I wish, for example, that we gave more weight to the importance of family, geographically speaking. I've always thought it would be better to live in a society where leaving home at eighteen wasn't the expectation, yet I find myself in a situation in which the only practical solution is for me to do just that. As much as I believe in the virtue of self-control and humility, in the art and form of love, all of that seems to break down with each passing day living at home. A part of me wants to stay home just that I might prove society wrong and show that one can be a fully-developed person while still living with one's parents, and I stubbornly cling to this ideal in the face of the reality that it's just not going to work. Having consumed the essence of Americana for nearly twenty years, I am fate-bound; I cannot value the things that I do and be the way that I am, and yet peacably live at home.
That's not to victimize myself, but merely to say that I am thoroughly American, and my parents equally so. It's not just my values at play, here, but theirs as well. The style of American parenting is often highly control-based, a methodology that does not mesh well with the existence of independent children within the household. I would have to submit to that control - minor though it may be at this point - a thought which repulses my American sensibilities, those qualities of self-reliance and self-actualization. Modern Americans are to find their identities outside the home, a process which does not lend itself to living at home.

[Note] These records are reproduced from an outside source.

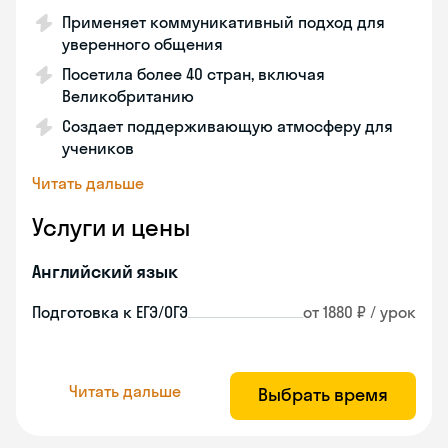
Применяет коммуникативный подход для
уверенного общения
Посетила более 40 стран, включая
Великобританию
Создает поддерживающую атмосферу для
учеников
Читать дальше
Услуги и цены
Английский язык
Подготовка к ЕГЭ/ОГЭ
от 1880 ₽ / урок
Читать дальше
Выбрать время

One of the most distressing by-products of this is the diminished status of those whom do not find themselves independent. We relegate adult dependents back to a child-like status, into institutions and nursing homes, and we pay the people that run those places poorly, that we independents might live and breathe without restriction. It is only with the advent of new technology and medicine that we begin to see the disabled as viable members of society. The irony of this is that America regards its actual children with a strange paranoia. We fear their arrival with intense trepidation and declare their presence as among the most life-damning possibilities (though for some, that really is true), and yet we bend over backwards to protect them beyond all logical necessity, and we obsess over some of the most statistically improbable catastrophes.
Yet, here I am, giddy with the thought of embarking on this journey of self-determination, my head full of the limitless possibilities and the myriad details that will be my responsibility, and mine alone. Not that it's happening really soon or anything; still have to apply for student loans and all.